The situation is most critical in Somalia, where the United Nations estimates that 750,000 are at imminent risk of starvation and where the conflict and access issues have greatly exacerbated the situation. Famine has been declared in six districts of the country and hundreds of thousands of people have moved to Mogadishu or across the border to Kenya or Ethiopia. Meanwhile, millions of people in Kenya, Ethiopia and Djibouti, continue to face severe difficulties of their own.

Ireland has responded swiftly to the crisis, allocating more than €10 million for emergency assistance to UN agencies, the Red Cross movement and other humanitarian agencies working in the Horn of Africa.

In addition, at a United Nations Ministerial Summit on the Horn of Africa in New York last week, the Tánaiste, Eamon Gilmore TD, pledged a further €10 million in humanitarian assistance in 2011 and 2012. Our emergency assistance combined with our longer term food security support to the region will amount to approximately €50 million in 2011 and 2012. Ireland continues to be one of the most committed and generous donors to the region in per capita terms.

Other donors have also contributed significantly to the relief operation, with pledges to date reaching €1.8 billion of the estimated €2.5 billion cost of the relief operation to the end of 2011. The European Commission and EU Member States have provided more than half a billion euro, the United States has pledged more than $600 million and the UN's own Central Emergency Response Fund (CERF), to which Ireland is a major contributor, has also allocated over $117 million.
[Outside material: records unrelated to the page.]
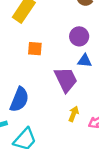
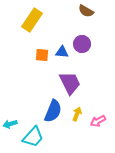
blue triangle: (85, 61) -> (62, 52), moved
blue semicircle: (19, 99) -> (53, 111), moved

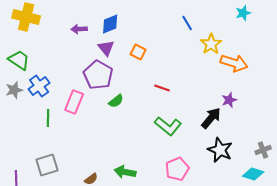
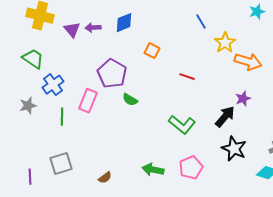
purple triangle: (106, 48) -> (72, 30), moved
red line: (162, 88) -> (187, 77), moved
gray star: (14, 90) -> (28, 106), moved
green semicircle: (116, 101) -> (130, 100), turned 70
green arrow: (125, 172) -> (153, 170), moved

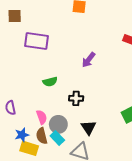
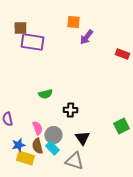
brown square: (15, 16) -> (20, 28), moved
purple rectangle: (36, 41) -> (32, 42), moved
purple arrow: (89, 60) -> (86, 37), moved

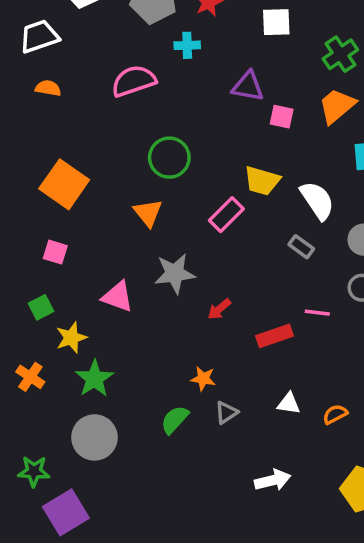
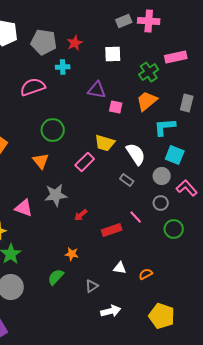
pink line: (317, 313) -> (136, 217), turned 40
gray triangle: (226, 412) -> (92, 286), moved

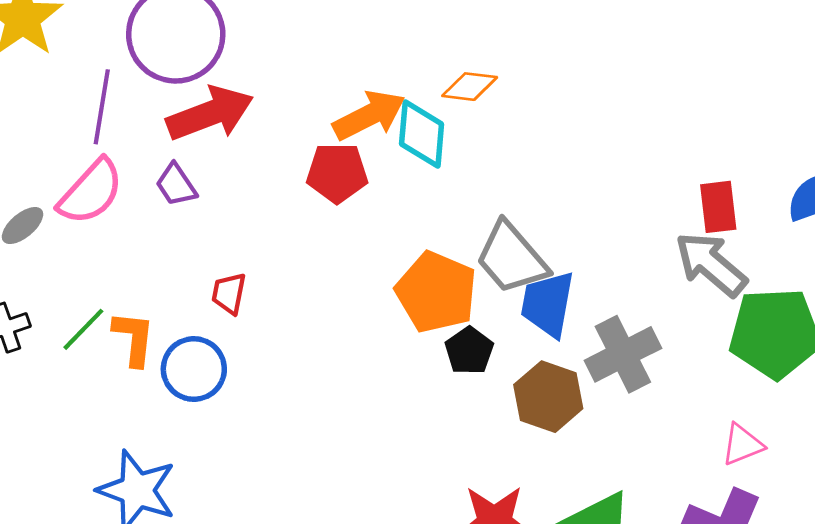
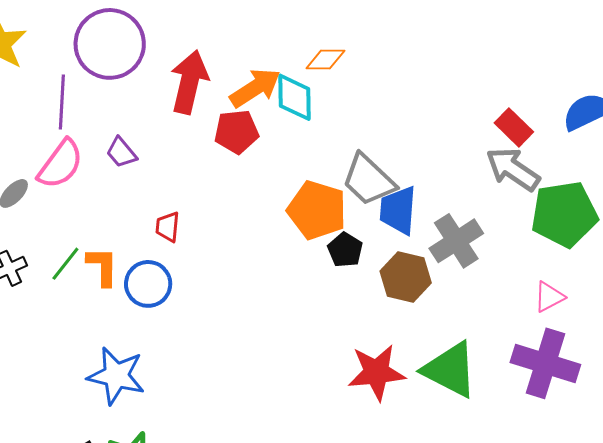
red arrow: (210, 113) -> (189, 82), moved, turned -50
red rectangle: (718, 207) -> (514, 127), turned -33

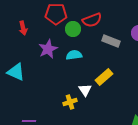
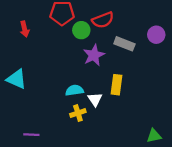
purple star: (48, 49) -> (94, 55), moved
cyan semicircle: (74, 55) -> (74, 90), moved
yellow rectangle: (104, 77) -> (117, 85), turned -42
These funds have allowed the UN, the Red Cross and many NGOs to provide food, health care and other assistance to many hundreds of thousands of people.

While many have given generously the UN has warned that the relief operation requires a further $700 million in 2011 if all of the needs in the region are to be met. Under these circumstances there is an onus on national governments, including those which are not traditional aid donors, as well as the private sector, to step up their assistance.

At EU level, Ireland has already been instrumental in pushing for a more intensive response and I used the recent meeting of EU Development Ministers in Sopot in Poland to call on the EU to respond quickly and generously. We will continue to call on the international community to increase its efforts in the period ahead.